Here’s an update on the growth of Freebase, since our last data blog in early March. In addition to overall 11% growth in topics, we’ve also added lots of images, property and type assertions from Wikipedia, and topics in certain vertical areas.
Comparing some of the larger Freebase types to where we were in early March, we see 12% growth in people, driven partially by Toby’s addition of 60,000 directors and high-level employees of public companies:
| Type | Change | 5/22/08 | 3/2/08 |
|---|---|---|---|
| Topic | 11.2% | 3,624,075 | 3,260,134 |
| Person | 12.2% | 757,905 | 675,675 |
| Location | 7.8% | 469,091 | 434,977 |
| Musical Artist |
4.8% | 365,761 | 349,002 |
| Company | 6.6% | 49,714 | 46,621 |
| Film | 0.9% | 38,362 | 38,038 |
| Book | 2.3% | 21,965 | 21,467 |
In the March data blog, we graphically depicted changes in type assertions in Freebase. Here’s a similar picture that shows growth since then.
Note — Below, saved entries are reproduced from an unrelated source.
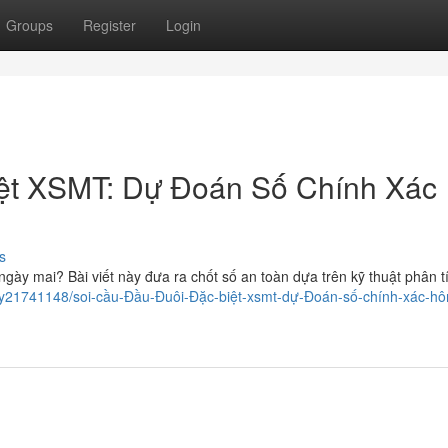
Groups
Register
Login
iệt XSMT: Dự Đoán Số Chính Xác
s
gày mai? Bài viết này đưa ra chốt số an toàn dựa trên kỹ thuật phân tí
ory21741148/soi-cầu-Đầu-Đuôi-Đặc-biệt-xsmt-dự-Đoán-số-chính-xác-h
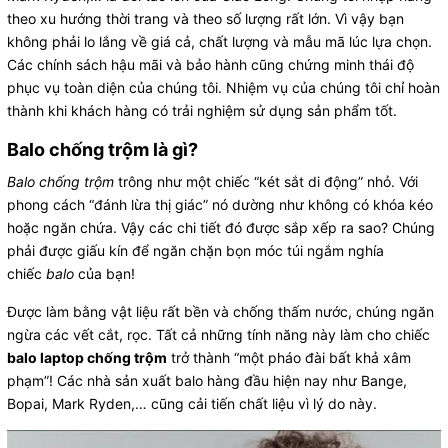
theo xu hướng thời trang và theo số lượng rất lớn. Vì vậy bạn
không phải lo lắng về giá cả, chất lượng và mẫu mã lúc lựa chọn.
Các chính sách hậu mãi và bảo hành cũng chứng minh thái độ
phục vụ toàn diện của chúng tôi. Nhiệm vụ của chúng tôi chỉ hoàn
thành khi khách hàng có trải nghiệm sử dụng sản phẩm tốt.
Balo chống trộm là gì?
Balo chống trộm
trông như một chiếc “két sắt di động” nhỏ. Với
phong cách “đánh lừa thị giác” nó dường như không có khóa kéo
hoặc ngăn chứa. Vậy các chi tiết đó được sắp xếp ra sao? Chúng
phải được giấu kín để ngăn chặn bọn móc túi ngắm nghía
chiếc
balo
của bạn!
Được làm bằng vật liệu rất bền và chống thấm nước, chúng ngăn
ngừa các vết cắt, rọc. Tất cả những tính năng này làm cho chiếc
balo laptop chống trộm
trở thành “một pháo đài bất khả xâm
phạm”! Các nhà sản xuất balo hàng đầu hiện nay như Bange,
Bopai, Mark Ryden,… cũng cải tiến chất liệu vì lý do này.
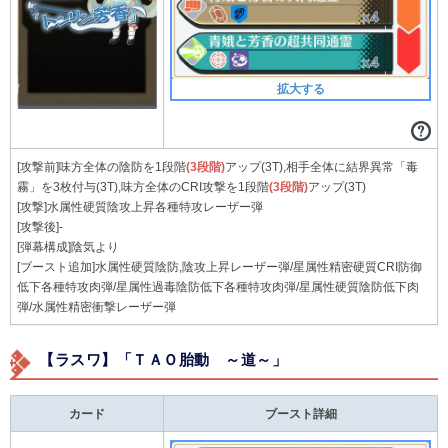
拡大する
[攻撃前]味方全体の陰防を1段階
(3段階)
アップ(3T),相手全体に結界異常「毒
霧」を3枚付与(3T),味方全体のCRI攻撃を1段階
(3段階)
アップ(3T)
[攻撃]水属性硬質陰攻上昇各種特攻レーザー弾
[攻撃後]-
[弾幕構成]陰気より
[ブースト追加]水属性硬質陰防,陰攻上昇レーザー弾/星属性精密硬質CRI防御
低下各種特攻肉弾/星属性過毒陰防低下各種特攻肉弾/星属性硬質陰防低下肉
弾/水属性精密衝撃レーザー弾
【ラスワ】「ＴＡＯ胎動 ～道～」
カード
ブースト詳細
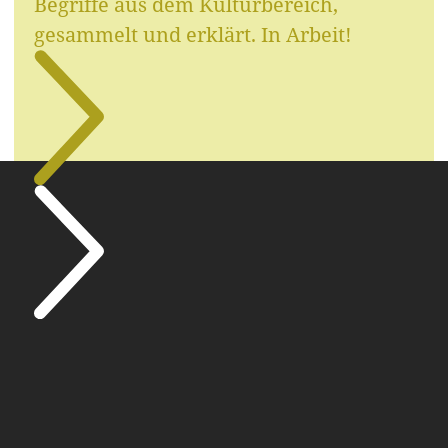
Begriffe aus dem Kulturbereich,
gesammelt und erklärt. In Arbeit!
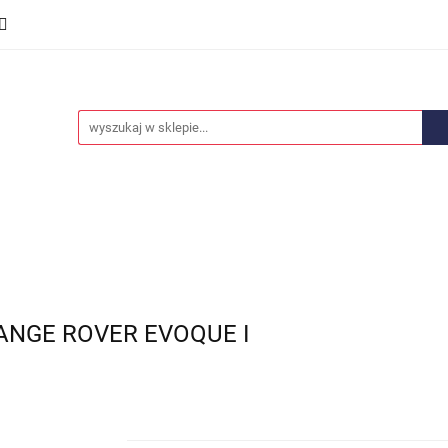
we
Części karoserii
Opony i felgi
Wyposażenie i
ości
Promocje
Opony i felgi
Wyposażenie i akcesoria
Car audio
ANGE ROVER EVOQUE I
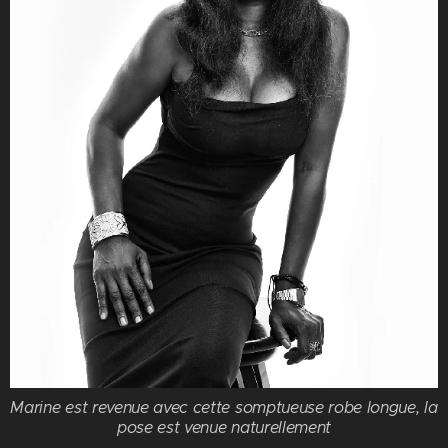
Marine est revenue avec cette somptueuse robe longue, la
pose est venue naturellement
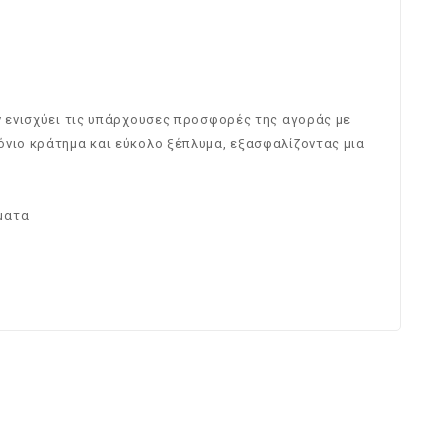
ν ενισχύει τις υπάρχουσες προσφορές της αγοράς με
όνιο κράτημα και εύκολο ξέπλυμα, εξασφαλίζοντας μια
ματα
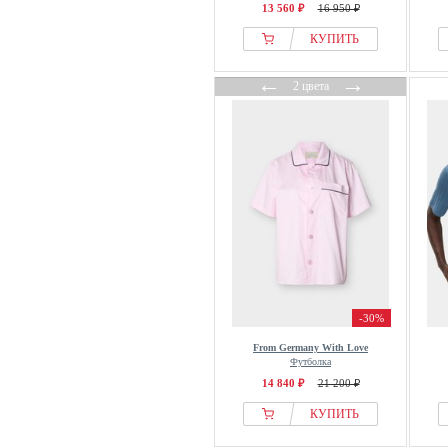
13 560 ₽
16 950 ₽
КУПИТЬ
←
→
2 цвета
-30%
From Germany With Love
Футболка
14 840 ₽
21 200 ₽
КУПИТЬ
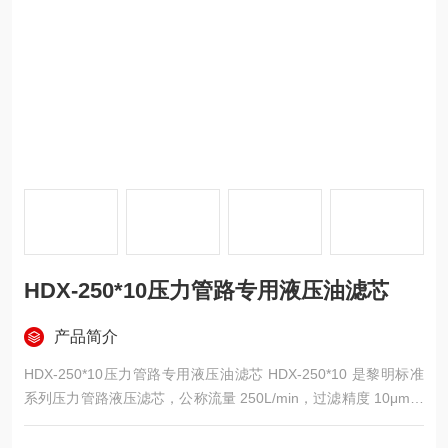
HDX-250*10压力管路专用液压油滤芯
产品简介
HDX-250*10压力管路专用液压油滤芯 HDX-250*10 是黎明标准
系列压力管路液压滤芯，公称流量 250L/min，过滤精度 10μm，
适配 ZU-H、QU-H 系列压力管路过滤器，广泛应用于各类工业液
压站、工程机械、钢厂电厂及船舶液压系统，主要安装在压力管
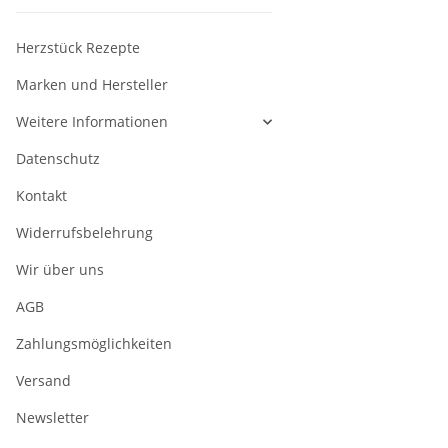
Herzstück Rezepte
Marken und Hersteller
Weitere Informationen
Datenschutz
Kontakt
Widerrufsbelehrung
Wir über uns
AGB
Zahlungsmöglichkeiten
Versand
Newsletter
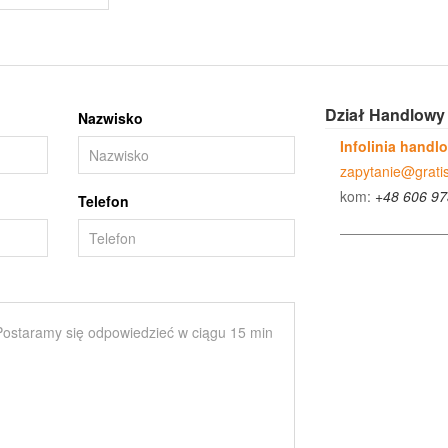
Dział Handlowy
Nazwisko
Infolinia handl
zapytanie@gratis
kom:
+48 606 97
Telefon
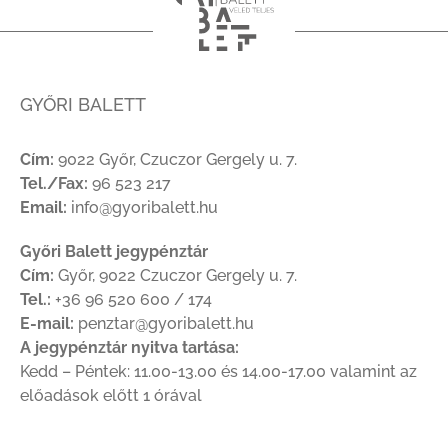
GYŐRI BALETT
Cím:
9022 Győr, Czuczor Gergely u. 7.
Tel./Fax:
96 523 217
Email:
info@gyoribalett.hu
Győri Balett jegypénztár
Cím:
Győr, 9022 Czuczor Gergely u. 7.
Tel.:
+36 96 520 600 / 174
E-mail:
penztar@gyoribalett.hu
A jegypénztár nyitva tartása:
Kedd – Péntek: 11.00-13.00 és 14.00-17.00 valamint az
előadások előtt 1 órával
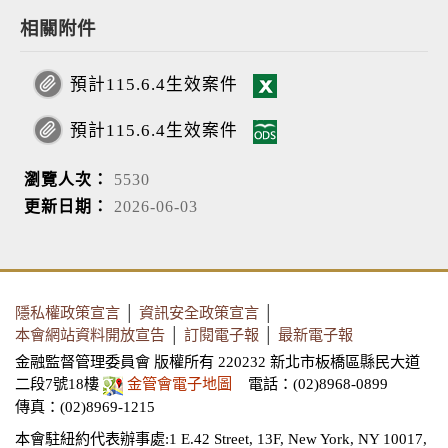
相關附件
預計115.6.4生效案件
預計115.6.4生效案件
瀏覽人次：
5530
更新日期：
2026-06-03
隱私權政策宣言
│
資訊安全政策宣言
│
本會網站資料開放宣告
│
訂閱電子報
│
最新電子報
金融監督管理委員會 版權所有 220232 新北市板橋區縣民大道
二段7號18樓
金管會電子地圖
電話：(02)8968-0899
傳真：(02)8969-1215
本會駐紐約代表辦事處:1 E.42 Street, 13F, New York, NY 10017,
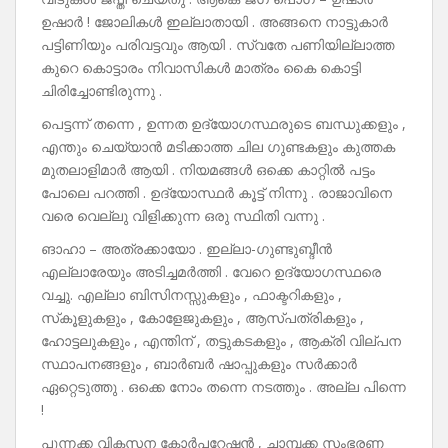
ഉഷാർ ! ജോലികൾ ഇല്ലാതായി . അങ്ങനെ നാട്ടുകാർ
പട്ടിണിയും പരിവട്ടവും ആയി . സ്വതേ പണിയില്ലാത്ത
കുറെ കൊട്ടാരം നിവാസികൾ മാത്രം കൈ കൊട്ടി
ചിരിച്ചോണ്ടിരുന്നു .
പെട്ടന്ന് തന്നെ , ഉന്നത ഉദ്യോഗസ്ഥരുടെ ബന്ധുക്കളും ,
എന്തും ചെയ്യാൻ മടിക്കാത്ത ചില ഗുണ്ടകളും കുത്തക
മുതലാളിമാർ ആയി . നിയമങ്ങൾ ഒക്കെ കാറ്റിൽ പട്ടം
പോലെ പറത്തി . ഉദ്യോസ്ഥർ കൂട്ട് നിന്നു . രാജാവിനെ
വരെ വെല്ലു വിളിക്കുന്ന ഒരു സ്ഥിതി വന്നു .
ങാഹാ – അത്രക്കായോ . ഇല്ലാ-ഗുണ്ടുബ്ദീൻ
എല്ലാരേയും അടിച്ചമർത്തി . വേറെ ഉദ്യോഗസ്ഥരെ
വച്ചു. എല്ലാ ബിസിനസ്സുകളും , ഫാക്ടറികളും ,
സ്‌കൂളുകളും , കോളേജുകളും , ആസ്പത്രികളും ,
ഹോട്ടലുകളും , എന്തിന് , തട്ടുകടകളും , ആക്രി വില്പന
സ്ഥാപനങ്ങളും , ബാർബർ ഷാപ്പുകളും സർക്കാർ
ഏറ്റെടുത്തു . ഒക്കെ നോം തന്നെ നടത്തും . അല്ല പിന്നെ
!
പുന്നക്ക വികസന കോർപറേഷൻ , ചാമ്പക്ക സംഭരണ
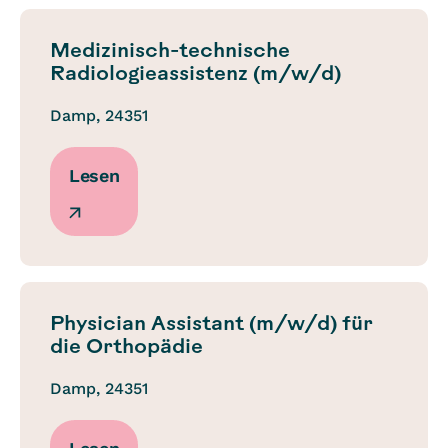
Medizinisch-technische
Radiologieassistenz (m/w/d)
Damp, 24351
Lesen
Physician Assistant (m/w/d) für
die Orthopädie
Damp, 24351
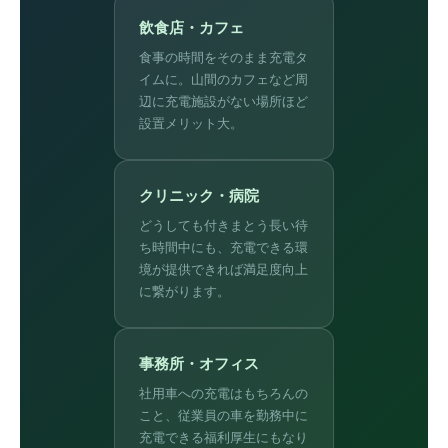
飲食店・カフェ
食事の時間をそのまま充電タ
イムに。山間のカフェなど周
辺に充電施設がない場所ほど
設置メリット大。
クリニック・病院
どうしても付きまとう長い待
ち時間中にも、充電できる環
境が提供できれば満足度向上
に繋がります。
事務所・オフィス
社用車への充電はもちろんの
こと、従業員の車を勤務中に
充電できる福利厚生にもなり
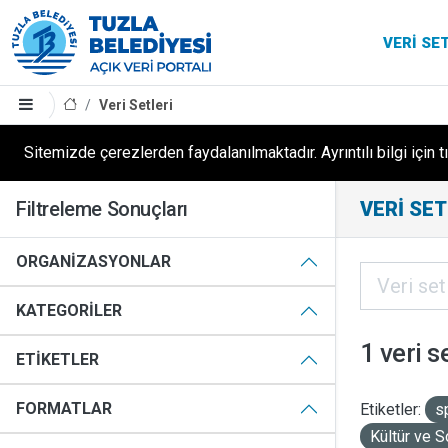
VERI SE
Veri Setleri
Sitemizde çerezlerden faydalanılmaktadır. Ayrıntılı bilgi için t
Filtreleme Sonuçları
VERI SET
ORGANIZASYONLAR
KATEGORILER
1 veri s
ETIKETLER
FORMATLAR
Etiketler:
s
Kültür ve S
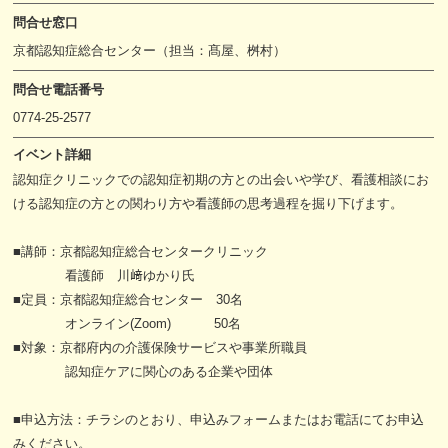
問合せ窓口
京都認知症総合センター（担当：髙屋、桝村）
問合せ電話番号
0774-25-2577
イベント詳細
認知症クリニックでの認知症初期の方との出会いや学び、看護相談にお
ける認知症の方との関わり方や看護師の思考過程を掘り下げます。
■講師：京都認知症総合センタークリニック
看護師 川﨑ゆかり氏
■定員：京都認知症総合センター 30名
オンライン(Zoom) 50名
■対象：京都府内の介護保険サービスや事業所職員
認知症ケアに関心のある企業や団体
■申込方法：チラシのとおり、申込みフォームまたはお電話にてお申込
みください。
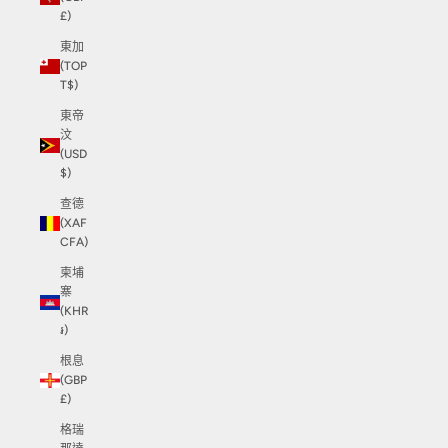
£)
東加
(TOP
T$)
東帝
汶
(USD
$)
查德
(XAF
CFA)
柬埔
寨
(KHR
៛)
根息
(GBP
£)
格瑞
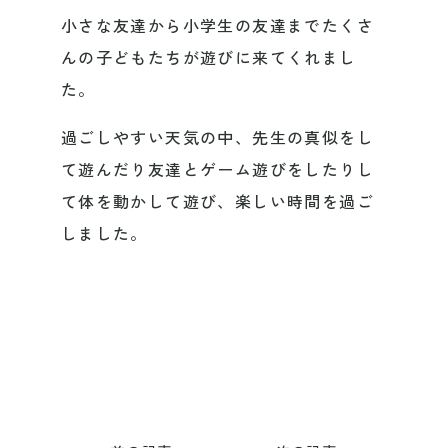
小さな友達から小学生の友達までたくさ
んの子どもたちが遊びに来てくれまし
た。
過ごしやすい天気の中、先生の真似をし
て遊んだり友達とゲーム遊びをしたりし
て体を動かして遊び、楽しい時間を過ご
しました。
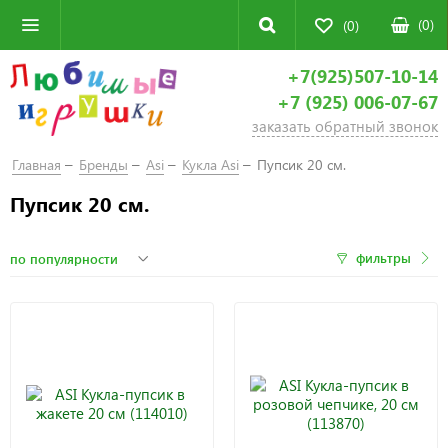
(
0
)
(0)
+7(925)507-10-14
+7 (925) 006-07-67
заказать обратный звонок
Главная
Бренды
Asi
Кукла Asi
Пупсик 20 см.
Пупсик 20 см.
фильтры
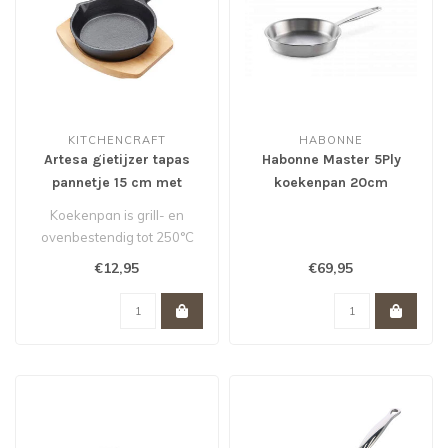
KITCHENCRAFT
HABONNE
Artesa gietijzer tapas
Habonne Master 5Ply
pannetje 15 cm met
koekenpan 20cm
houten serveerbord
Koekenpan is grill- en
ovenbestendig tot 250°C
Koekenpan is alleen
€12,95
€69,95
handwas
Ho..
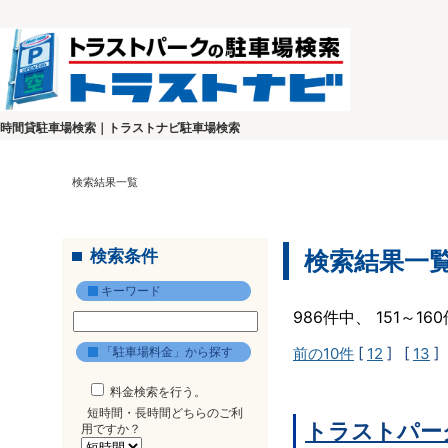
時間貸駐車場検索｜トラストナビ駐車場検索
検索結果一覧
検索条件
検索結果一
キーワード
986件中、 151～1
「駐車場料金」から探す
前の10件
[
12
] [
13
]
料金検索を行う。
短時間・長時間どちらのご利
トラストパー
用ですか？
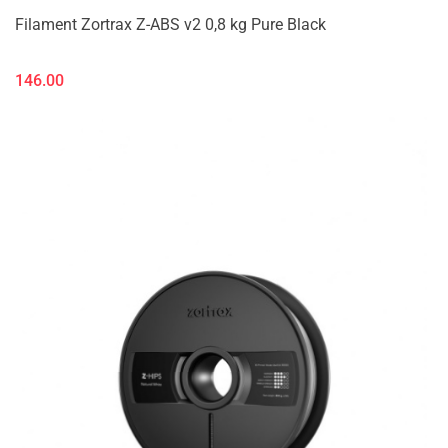
Filament Zortrax Z-ABS v2 0,8 kg Pure Black
146.00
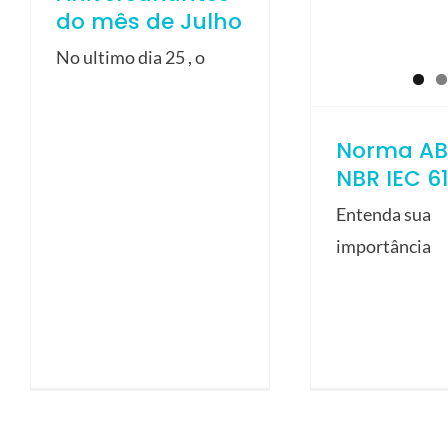
do mês de Julho
No ultimo dia 25 , o
Norma AB
NBR IEC 6
Entenda sua
importância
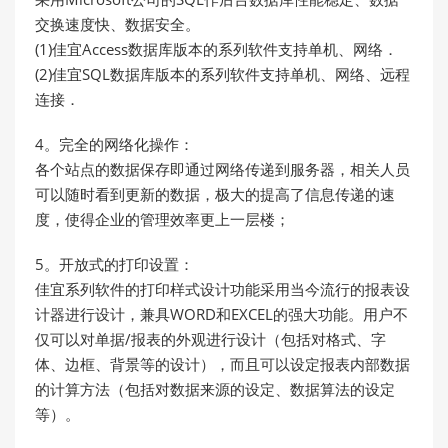
交换速度快、数据安全。
(1)佳宜Access数据库版本的系列软件支持单机、网络．
(2)佳宜SQL数据库版本的系列软件支持单机、网络、远程
连接．
4。完全的网络化操作：
各个站点的数据保存即通过网络传递到服务器，相关人员
可以随时看到更新的数据，极大的提高了信息传递的速
度，使得企业的管理效率更上一层楼；
5。开放式的打印设置：
佳宜系列软件的打印样式设计功能采用当今流行的报表设
计器进行设计，兼具WORD和EXCEL的强大功能。用户不
仅可以对单据/报表的外观进行设计（包括对格式、字
体、边框、背景等的设计），而且可以设定报表内部数据
的计算方法（包括对数据来源的设定、数据算法的设定
等）。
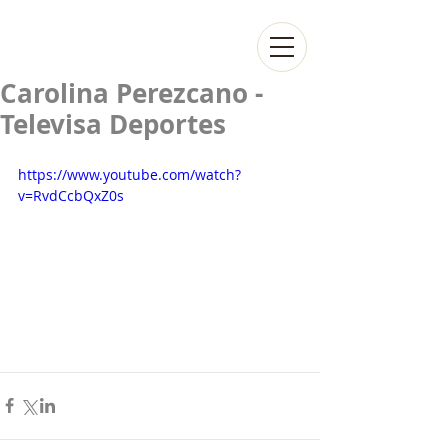
Carolina Perezcano -
Televisa Deportes
https://www.youtube.com/watch?
v=RvdCcbQxZ0s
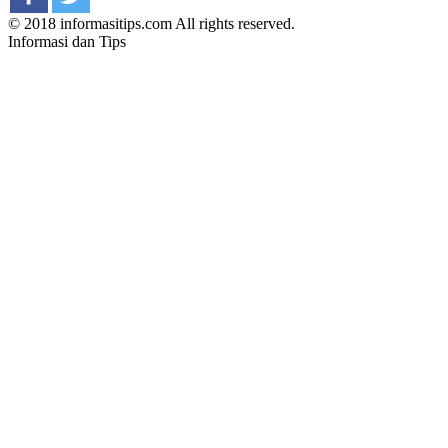
© 2018 informasitips.com All rights reserved.
Informasi dan Tips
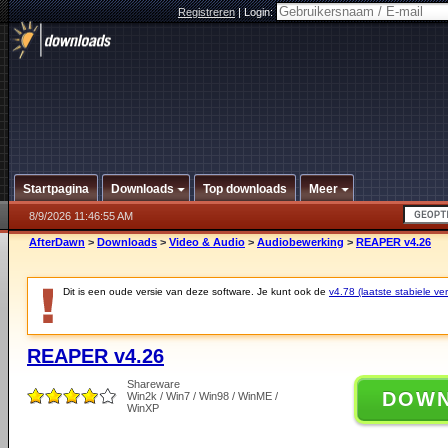
Registreren
|
Login:
Startpagina
Downloads
Top downloads
Meer
8/9/2026 11:46:55 AM
AfterDawn
>
Downloads
>
Video & Audio
>
Audiobewerking
>
REAPER v4.26
Dit is een oude versie van deze software. Je kunt ook de
v4.78 (laatste stabiele ver
REAPER v4.26
Shareware
DOW
Win2k / Win7 / Win98 / WinME /
WinXP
Recall that the size of a rectangle in the picture below is proportional to the number of topics for that type in Freebase. Greenish colors indicate growth, and reddish colors show decline, where the brightness indicates degree. So, bright green means fast growth, dull green is slow growth, and black is no growth.
Some of the green growth in the picture above occurs from additional type assertions on existing topics (e.g, schools) , and some from type assertions on new topics. About 40%, or 147,772 of the new 363K topics have come from Wikipedia. To these new Wikipedia-derived topics, and existing ones, we’ve made 242,073 new property assertions and 145,171 type assertions. Two of the bright green areas are also related to data mobs in April, about schools and public libraries.
The brownish-red for the large rectangle of albums occurs because we did a refactoring of multi-disc albums, collapsing about 10K multi-disc albums into single albums.
You might have noticed more images in Freebase: we recently added 296,421 new images from Wikipedia and connected them to their associated topics.
Other areas that we’ve been working on include:
- California wines: 574 California Cabernet Sauvignon and Pinot Noir Wines and 216 Wine Producers.
- Automobiles: 1,911 Automotive Model Years added
- Public transit: 2,591 new Transit Stops and 311 Transit Lines
- Celebrities: 3,800 heights of people, mostly celebrities
- Consumer products: 759 Digital Cameras
That’s all for now. We’re working on a bunch of data sets, including books and more schools, which we’ll blog about soon.